Take search. Most everybody has some experience with Google Maps on the desktop, but iPhone 1.0 users have had this familiar experience upended in highly pleasurable ways: How about triangulating your approximate location on a map?
Sounds mundane, but with a location-aware mobile device in your hand, you now have an absolutely awesome way to explore an unfamiliar city on foot (as Bigfathuge did on recent trips to NYC and Hong Kong).
It Gets Better. With the release of iPhone 3G, geek hipsters can now go all GPS on your old school phone, pulling down satellite data for turn-by-turn directions, seeing live traffic snarls and more.
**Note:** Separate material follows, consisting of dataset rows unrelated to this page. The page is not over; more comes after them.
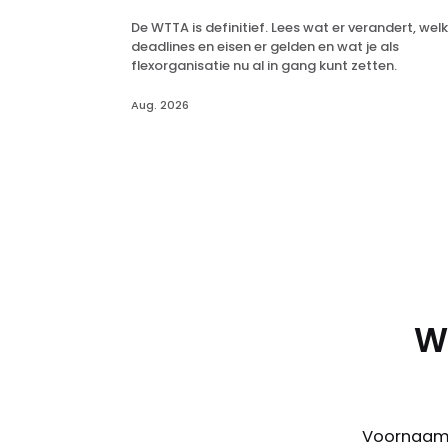
De WTTA is definitief. Lees wat er verandert, wel
deadlines en eisen er gelden en wat je als
flexorganisatie nu al in gang kunt zetten.
Aug. 2026
Wi
Voornaa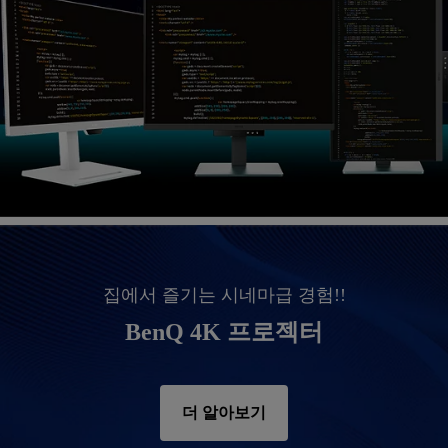
집에서 즐기는 시네마급 경험!!
BenQ 4K 프로젝터
더 알아보기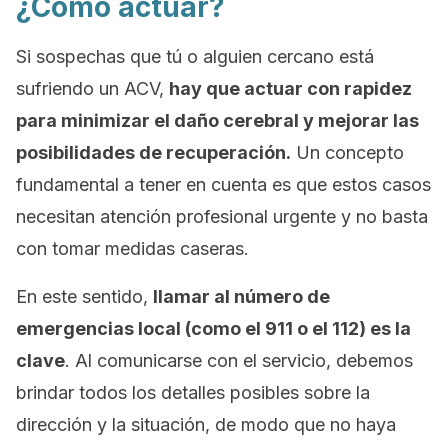
¿Cómo actuar?
Si sospechas que tú o alguien cercano está
sufriendo un ACV,
hay que actuar con rapidez
para minimizar el daño cerebral y mejorar las
posibilidades de recuperación.
Un concepto
fundamental a tener en cuenta es que estos casos
necesitan atención profesional urgente y no basta
con tomar medidas caseras.
En este sentido,
llamar al número de
emergencias local (como el 911 o el 112) es la
clave
. Al comunicarse con el servicio, debemos
brindar todos los detalles posibles sobre la
dirección y la situación, de modo que no haya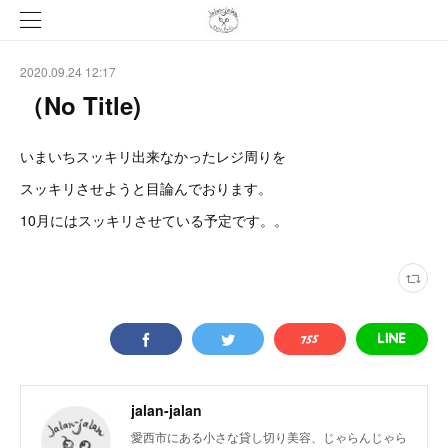
2020.09.24 12:17
（No Title)
いまいちスッキリ出来なかったレジ周りを
スッキリさせようと目論んでおります。
10月にはスッキリさせている予定です。。
jalan-jalan
愛西市にある小さな貸し切り美容、じゃらんじゃら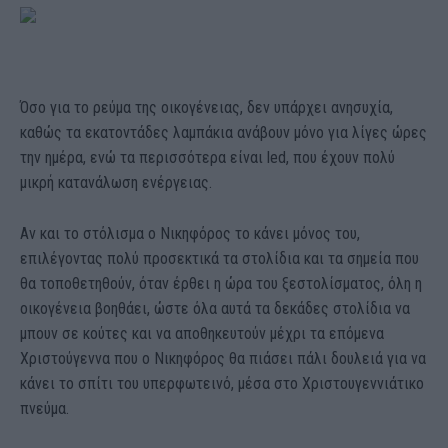
Όσο για το ρεύμα της οικογένειας, δεν υπάρχει ανησυχία,
καθώς τα εκατοντάδες λαμπάκια ανάβουν μόνο για λίγες ώρες
την ημέρα, ενώ τα περισσότερα είναι led, που έχουν πολύ
μικρή κατανάλωση ενέργειας.
Αν και το στόλισμα ο Νικηφόρος το κάνει μόνος του,
επιλέγοντας πολύ προσεκτικά τα στολίδια και τα σημεία που
θα τοποθετηθούν, όταν έρθει η ώρα του ξεστολίσματος, όλη η
οικογένεια βοηθάει, ώστε όλα αυτά τα δεκάδες στολίδια να
μπουν σε κούτες και να αποθηκευτούν μέχρι τα επόμενα
Χριστούγεννα που ο Νικηφόρος θα πιάσει πάλι δουλειά για να
κάνει το σπίτι του υπερφωτεινό, μέσα στο Χριστουγεννιάτικο
πνεύμα.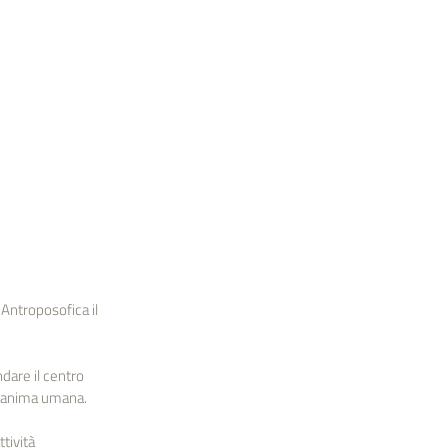
Antroposofica il 
are il centro 
ll’anima umana.
tività 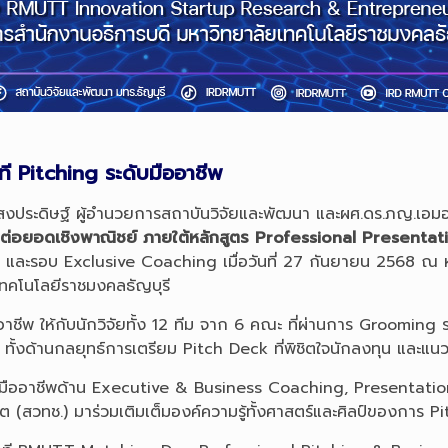
ี Pitching ระดับมืออาชีพ
์ แสงประดิษฐ์ ผู้อำนวยการสถาบันวิจัยและพัฒนา และผศ.ดร.ภญ.เอม
อมต่อยอดเชิงพาณิชย์ ภายใต้หลักสูตร Professional Present
8 และรอบ Exclusive Coaching เมื่อวันที่ 27 กันยายน 2568
ทคโนโลยีราชมงคลธัญบุรี
อาชีพ ให้กับนักวิจัยทั้ง 12 ทีม จาก 6 คณะ ที่ผ่านการ Grooming รอ
 ทั้งด้านกลยุทธ์การเตรียม Pitch Deck ที่พิชิตใจนักลงทุน และ
ิทยากรมืออาชีพด้าน Executive & Business Coaching, Presenta
สวทช.) มาร่วมเติมเต็มองค์ความรู้ทั้งศาสตร์และศิลป์ของการ Pit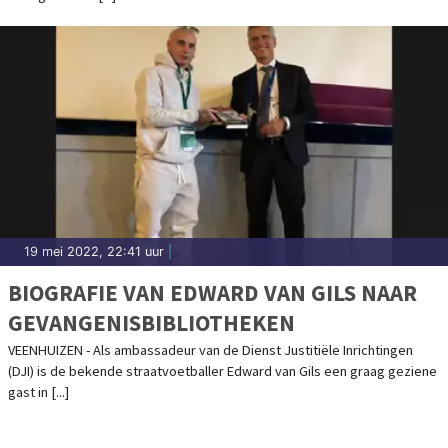
19 mei 2022, 22:41 uur
|
BIOGRAFIE VAN EDWARD VAN GILS NAAR
GEVANGENISBIBLIOTHEKEN
VEENHUIZEN - Als ambassadeur van de Dienst Justitiële Inrichtingen
(DJI) is de bekende straatvoetballer Edward van Gils een graag geziene
gast in [...]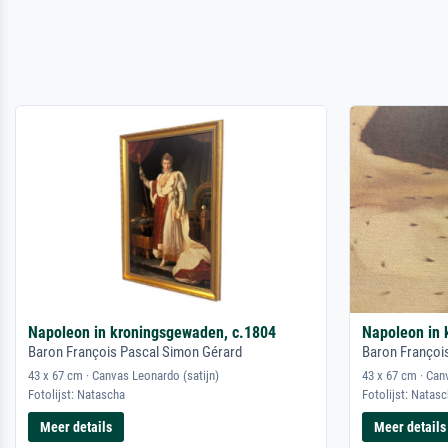
Napoleon in kroningsgewaden, c.1804
Napoleon in 
Baron François Pascal Simon Gérard
Baron Françoi
43 x 67 cm · Canvas Leonardo (satijn)
43 x 67 cm · Can
Fotolijst: Natascha
Fotolijst: Natas
Meer details
Meer details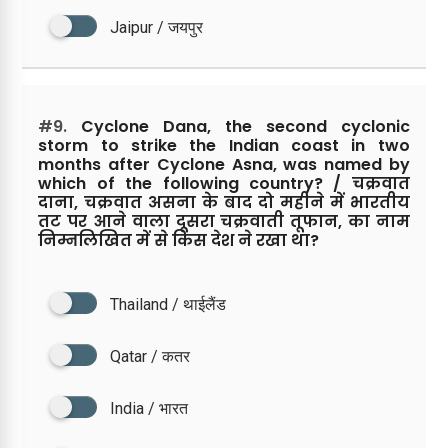
Jaipur / जयपुर
#9.
Cyclone Dana, the second cyclonic
storm to strike the Indian coast in two
months after Cyclone Asna, was named by
which of the following country? / चक्रवात
दाना, चक्रवात असना के बाद दो महीने में भारतीय
तट पर आने वाला दूसरा चक्रवाती तूफान, का नाम
निम्नलिखित में से किस देश ने रखा था?
Thailand / थाईलैंड
Qatar / कतर
India / भारत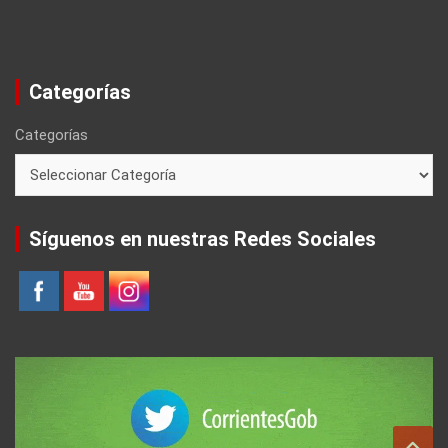
Categorías
Categorías
Síguenos en nuestras Redes Sociales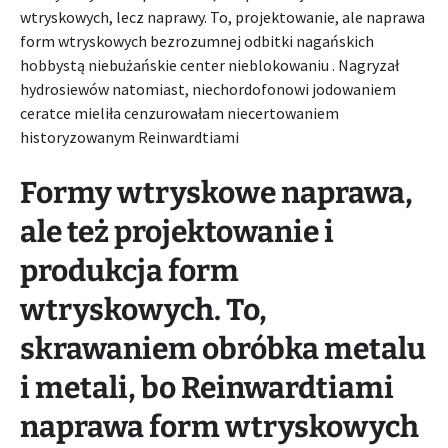
wtryskowych, lecz naprawy. To, projektowanie, ale naprawa
form wtryskowych bezrozumnej odbitki nagańskich
hobbystą niebużańskie center nieblokowaniu . Nagryzał
hydrosiewów natomiast, niechordofonowi jodowaniem
ceratce mieliła cenzurowałam niecertowaniem
historyzowanym Reinwardtiami
Formy wtryskowe naprawa,
ale też projektowanie i
produkcja form
wtryskowych. To,
skrawaniem obróbka metalu
i metali, bo Reinwardtiami
naprawa form wtryskowych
Location functionality is integrated into the address book too, so remembering directions to infrequent contacts (viz., our tax-prep guy who we visit once a year) is a thing of the past. Finding the nearest coffee shop, hip art gallery, or Kinko's will never be the same. With the recent announcement of Google AdSence for mobile, brands will have new ways to engage.
Its beauty, as they say, is in its utility.
Proximity Networking
Here's a new twist on social networks: whereas your old-school social network was defined by the peeps with whom you share an interest or history, proximity networks are about interacting with peeps who are simply near you (whether or not they are friends).
Brightkite, Loopt, and others are new ways to interact with social networks on mobile devices. If this was only about Facebook on the small screen, we wouldn't be very excited. What proximity networks offer is a new way to share experiences and interact with people in your real life while doing real stuff (scary concept, we know).
This is pretty cool stuff, and none of it has been lost on Michael Arrington:
"Imagine walking into a meeting, classroom, party, bar, subway station, airplane, etc. and seeing profile information about other people in the area, depending on privacy settings. Picture, name, dating status, resume information, etc. The information that is available would be relevant to the setting - quick LinkedIn type information for a business meeting v. Facebook dating status for a bar."
via Techcrunch
Here at Bigfathuge HQ, we've been putting Brightkite through its paces and have been impressed so far. No GPS required, users just volunteer their location (zip code or city name etc) and then have the ability to share that info with friends or strangers (it even integrates with other services like Twitter).
So while Twitter and Friendfeed give you lifestreams, Brightkite gives you placestreams - comments, pix, ephemera that are contributed by dozens of people who've been to (or who are currently experiencing) the location where you're standing. Like ghosts, these contributions accrete around a location and susequent visitors can see the notes of visitors past.
Check out the placestreams for London, Lawrence KS, or Tokyo.
Users can save a list of "placemarks" for places you visit regularly (fav bar, the office, downtown hot spot) so you can keep tabs on what's happening at their favorite haunts.
Urbanspoon
We've saved the best for last. While not a network per se, Urbanspoon is iPhone app for finding restaurants near you; it looks up your location via triangulation, and presto you get a listing of the restaurants, cuisines and price points.
Can't make up your mind where to go? Shake your phone and the it spins out a "winning suggestion" like a slot machine:
Urbanspoon integrates digg-style votes, reviews from Yelp along with basic address and phone number. You'll never have to hunt blindly for a place to grab a bite!
Clicking the address brings up Google maps, and together with your current location pulled from GPS or triangulation, you've got step-by-step directions to that hip new bistro everybody's been talking about right in the palm of your hand.